Situations regularly arise in which a user (or computer) is deprived of access to a particular virtual application. The App-V client checks whether a matching virtual application for the integration points exists to prevent the storage of orphaned integration points on the system (for scenarios in which a user environment is not generated from scratch each time). The integration points are deleted if the appropriate package cannot be used, and this happens relatively early in the App-V client's launch process.

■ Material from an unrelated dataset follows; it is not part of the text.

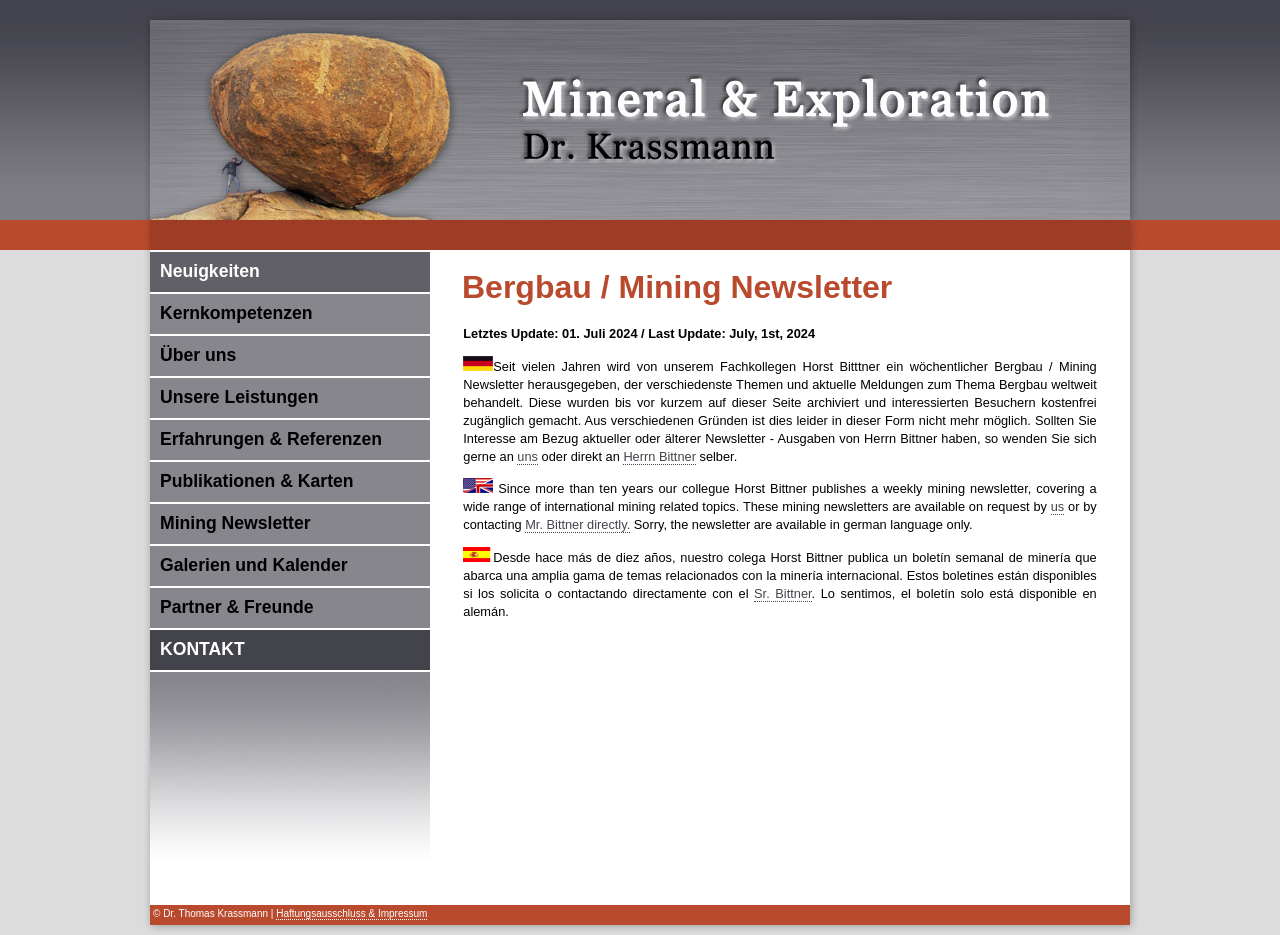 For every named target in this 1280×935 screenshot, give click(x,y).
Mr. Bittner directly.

What's good for fat clients turns out to be counterproductive in virtual desktop infrastructure (VDI) or remote desktop services (RDS) sessions: Users log on to an empty session and the UEM generates the integration points at an early stage. The App-V client is now initialized, performs the consistency check, and deletes all integration points again because no App-V packages are known in this empty session. After that, the App-V client performs the scheduled tasks for the sync/publishing refresh, connects to the publishing server, loads the application list, and creates the integration points.

Fortunately, Microsoft has implemented a switch in Hotfix 4 (HF4) for App-V 5 Service Pack 2 (SP2): The switch can be used to disable counterproductive cleaning. If the registry value PreserveUserIntegrationsOnLogin is set to 1, the integration points generated by the UEM survive, even if the corresponding application is not known in the session. The publishing process that happens later would not only generate new integration points, it would also delete abandoned integration points. For users, this would mean that the same links that existed at the last logoff are visible shortly after logging on, and the superfluous icons disappear again, as required. Because Hotfix 4 implements further improvements, the publishing process should appear both significantly faster in empty sessions and complete from a technical point of view. This behavior was validated in a small test [4].

On the other hand, the UEM must become active in the logon process to create integration points. However, it must above all be able to identify the correct locations in which the App-V client creates these elements.

The shortcuts in the start menu and on the desktop are pretty simple – two folders from the perspective of UEM. What is significantly more complicated are the file type extensions, and you would probably have to give up identifying (almost) all of Explorer's shell extensions.

Fortunately, Microsoft not only has its own profile management solution (UE-V), but development of both products is also coordinated within the Microsoft Desktop Optimization Package (MDOP) family, meaning that Microsoft is searching internally for a solution.

As a result, there is now – as of SP2 HF4 – an executable file that handles the process of synchronizing with the publishing server. Of course, under the hood, the PowerShell Sync-AppvPublishingServer command is run again, but the calling process is no longer the frequently used PowerShell.exe, but rather the new SyncAppvPublishingServer.exe. It is a good thing that UE-V can be activated using precisely this kind of process launch (and even better that many other UEM solutions operate in a similar way).

UE-V and others therefore can easily archive all changes that have been initialized by the Sync-AppvPublishingServer process and then, of course, restore them. Precise analysis of the integration point targets is therefore no longer necessary. You will find the template for UE-V in the TechNet Gallery [5]; as an XML file, this can serve as inspiration for other UEM solutions.

Conclusions

You can dispense with the combination of App-V and profile management if App-V 5 is only used on fat clients in your environment and if these devices are only used by one user. Smart use of UEM is practically mandatory for scenarios in which users sometimes change machines, and you initially want to give them a clean environment, or if you use Configuration Manager's virtual environments.